▶ **Dataset**:
┌──

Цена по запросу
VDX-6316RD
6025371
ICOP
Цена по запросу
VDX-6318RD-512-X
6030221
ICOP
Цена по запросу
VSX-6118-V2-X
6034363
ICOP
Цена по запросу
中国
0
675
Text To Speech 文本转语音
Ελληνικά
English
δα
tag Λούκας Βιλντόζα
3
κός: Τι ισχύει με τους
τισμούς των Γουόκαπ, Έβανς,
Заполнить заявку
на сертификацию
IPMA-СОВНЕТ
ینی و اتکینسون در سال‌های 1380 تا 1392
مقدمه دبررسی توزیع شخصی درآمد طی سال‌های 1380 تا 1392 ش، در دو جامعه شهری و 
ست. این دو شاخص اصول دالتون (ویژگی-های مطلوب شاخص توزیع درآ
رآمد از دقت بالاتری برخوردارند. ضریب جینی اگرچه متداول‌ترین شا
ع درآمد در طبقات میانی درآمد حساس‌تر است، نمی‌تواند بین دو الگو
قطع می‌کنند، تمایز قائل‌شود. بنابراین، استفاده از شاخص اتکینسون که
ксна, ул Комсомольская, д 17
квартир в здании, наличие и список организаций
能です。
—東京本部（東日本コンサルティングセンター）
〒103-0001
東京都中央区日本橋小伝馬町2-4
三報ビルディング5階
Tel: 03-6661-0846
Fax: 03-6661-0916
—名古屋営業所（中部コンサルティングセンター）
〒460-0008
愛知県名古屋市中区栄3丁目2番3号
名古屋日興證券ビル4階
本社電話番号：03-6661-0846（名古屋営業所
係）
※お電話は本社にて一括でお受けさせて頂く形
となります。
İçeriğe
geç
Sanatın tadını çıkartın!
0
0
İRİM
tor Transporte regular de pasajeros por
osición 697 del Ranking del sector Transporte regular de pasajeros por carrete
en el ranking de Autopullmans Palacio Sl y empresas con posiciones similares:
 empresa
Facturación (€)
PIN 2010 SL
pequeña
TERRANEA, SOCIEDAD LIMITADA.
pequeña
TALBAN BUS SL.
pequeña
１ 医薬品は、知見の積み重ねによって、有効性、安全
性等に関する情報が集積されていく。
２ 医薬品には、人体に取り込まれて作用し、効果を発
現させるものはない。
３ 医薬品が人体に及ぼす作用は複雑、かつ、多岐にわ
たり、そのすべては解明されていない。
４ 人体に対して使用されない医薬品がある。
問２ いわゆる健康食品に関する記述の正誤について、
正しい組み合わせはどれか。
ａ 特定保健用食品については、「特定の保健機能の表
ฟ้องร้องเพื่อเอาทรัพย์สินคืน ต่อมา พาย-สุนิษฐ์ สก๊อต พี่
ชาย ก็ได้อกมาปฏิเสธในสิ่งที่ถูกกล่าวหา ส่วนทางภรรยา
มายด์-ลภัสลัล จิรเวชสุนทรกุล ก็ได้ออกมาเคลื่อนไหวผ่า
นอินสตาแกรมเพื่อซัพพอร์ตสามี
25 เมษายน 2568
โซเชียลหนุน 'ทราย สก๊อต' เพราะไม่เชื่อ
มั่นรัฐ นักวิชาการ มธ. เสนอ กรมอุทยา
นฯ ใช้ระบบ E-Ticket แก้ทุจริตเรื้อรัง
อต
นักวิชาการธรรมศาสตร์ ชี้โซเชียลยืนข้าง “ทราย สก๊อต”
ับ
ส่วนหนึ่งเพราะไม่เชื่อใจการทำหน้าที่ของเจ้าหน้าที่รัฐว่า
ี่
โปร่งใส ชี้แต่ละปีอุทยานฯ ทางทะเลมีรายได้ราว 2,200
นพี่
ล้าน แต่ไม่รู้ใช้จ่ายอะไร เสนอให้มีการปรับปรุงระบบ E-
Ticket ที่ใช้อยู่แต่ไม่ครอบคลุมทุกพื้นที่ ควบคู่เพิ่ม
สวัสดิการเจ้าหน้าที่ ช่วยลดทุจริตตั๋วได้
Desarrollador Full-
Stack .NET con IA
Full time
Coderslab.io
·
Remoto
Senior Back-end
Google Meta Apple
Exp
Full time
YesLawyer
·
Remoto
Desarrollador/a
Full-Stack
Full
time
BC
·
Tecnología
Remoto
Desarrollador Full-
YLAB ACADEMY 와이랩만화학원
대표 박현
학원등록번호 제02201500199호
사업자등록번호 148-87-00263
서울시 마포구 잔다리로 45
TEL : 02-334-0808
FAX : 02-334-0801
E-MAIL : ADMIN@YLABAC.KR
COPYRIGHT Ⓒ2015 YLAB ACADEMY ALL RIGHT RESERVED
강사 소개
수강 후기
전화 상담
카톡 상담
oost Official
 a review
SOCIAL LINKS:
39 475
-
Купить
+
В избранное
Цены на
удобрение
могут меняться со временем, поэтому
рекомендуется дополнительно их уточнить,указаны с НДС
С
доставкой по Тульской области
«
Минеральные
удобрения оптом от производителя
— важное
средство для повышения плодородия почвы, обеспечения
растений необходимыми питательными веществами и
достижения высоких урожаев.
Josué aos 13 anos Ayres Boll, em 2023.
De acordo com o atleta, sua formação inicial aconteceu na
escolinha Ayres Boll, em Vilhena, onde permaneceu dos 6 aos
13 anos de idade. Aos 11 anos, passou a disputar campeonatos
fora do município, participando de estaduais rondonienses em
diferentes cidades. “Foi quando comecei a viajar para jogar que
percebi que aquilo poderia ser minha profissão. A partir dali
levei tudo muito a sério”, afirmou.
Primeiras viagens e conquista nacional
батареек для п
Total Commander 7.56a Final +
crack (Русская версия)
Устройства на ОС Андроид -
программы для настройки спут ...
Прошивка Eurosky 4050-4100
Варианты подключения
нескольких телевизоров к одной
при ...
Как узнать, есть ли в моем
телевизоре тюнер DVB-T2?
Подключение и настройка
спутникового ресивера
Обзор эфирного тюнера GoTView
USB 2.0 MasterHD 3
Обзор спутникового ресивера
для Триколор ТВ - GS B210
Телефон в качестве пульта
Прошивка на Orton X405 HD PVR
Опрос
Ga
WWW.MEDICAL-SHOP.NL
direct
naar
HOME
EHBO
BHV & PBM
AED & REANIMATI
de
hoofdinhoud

└──

Please report every line in the entries above that holds the string "Прошивка".

▶ **Finished exercise**:
Прошивка Eurosky 4050-4100
Прошивка на Orton X405 HD PVR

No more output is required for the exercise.